Professor Tang Shaotao's team has been working in the field of biliary atresia for 15 years, and has been supported by five National Natural Science Foundations and four Provincial Science Funds. For the first time, he established the threshold standard for the molecular diagnosis of serum matrix metalloproteinase-7 (MMP-7) for biliary atresia, which was jointly initiated by Wuhan Children's Hospital and Hubei Maternal and Child Health Hospital. The non-invasive detection of MMP-7 protein in vitro with one drop of blood can increase the sensitivity of diagnosis of biliary atresia to 98.67%, specificity to 95%. The whole detection time only needs 4 hours, and the cost is reduced to about 1000 yuan. The minimum age of definite diagnosis is advanced to 3 weeks or even earlier. This result is expected to revolutionize the clinical diagnosis of biliary atresia, which can be comparable to AFP (alpha fetoprotein) revolutionizing the diagnosis of liver cancer.

China has a large population base, and the number of cases of biliary atresia is far more than that of other countries. Due to the late diagnosis, the best operation time is easy to miss (hepatojejunostomy), and most of the children need liver transplantation. Tang Shaotao has been engaged in pediatric surgery for nearly 30 years. He is the director of pediatric surgery department of Union Hospital. He led the team to perform several hundred biliary atresia surgeries (hepatojejunostomy), with the longest survival of liver-preserving for 25 years (the patient was 48 days old then, thanks to early diagnosis). With the new diagnostic method of MMP-7 for biliary atresia, more children will be diagnosed at an early stage, and the proportion of children with biliary atresia that can have long-term survival of liver-preserving is expected to increase in the future.

The co-expert is professor Jorge Bezerra from Cincinnati Children's Hospital in the United States, who is an international authority in the field of pediatric liver disease and has long been engaged in basic and clinical research on cholestasis. Through high-throughput protein screening of 243 samples from the North American children's liver disease research alliance, 76 kinds of candidate protein of diagnostic value were found from 1,129 kinds of protein, and one of them, MMP-7, was verified in animal experiments. The result was published in Science Translational Medicine in 2017. Subsequently, the famous magazine Nature Review Gastroenterology and Hepatology wrote a special article, and made comments and predictions on the clinical value of MMP-7.

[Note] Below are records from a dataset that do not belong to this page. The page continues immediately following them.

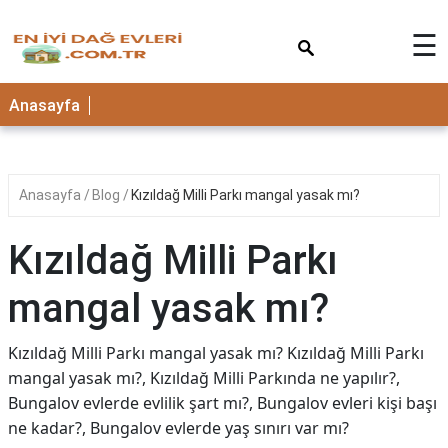
×
☰
Anasayfa
Anasayfa
Blog
Kızıldağ Milli Parkı mangal yasak mı?
Kızıldağ Milli Parkı
mangal yasak mı?
Kızıldağ Milli Parkı mangal yasak mı? Kızıldağ Milli Parkı
mangal yasak mı?, Kızıldağ Milli Parkında ne yapılır?,
Bungalov evlerde evlilik şart mı?, Bungalov evleri kişi başı
ne kadar?, Bungalov evlerde yaş sınırı var mı?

The co-author of the research, Dr. Li Yang, was an eight-year student at the Union Hospital. She graduated from the first clinical school of Huazhong University of Science and Technology in 2013, and went to Cincinnati Children's Hospital as a visiting scholar in 2015. Since 2016, she has been working as a full-time scientist in gastrointestinal hepatobiliary department of Cincinnati Children's Hospital, focusing on the research and clinical transformation of biliary atresia.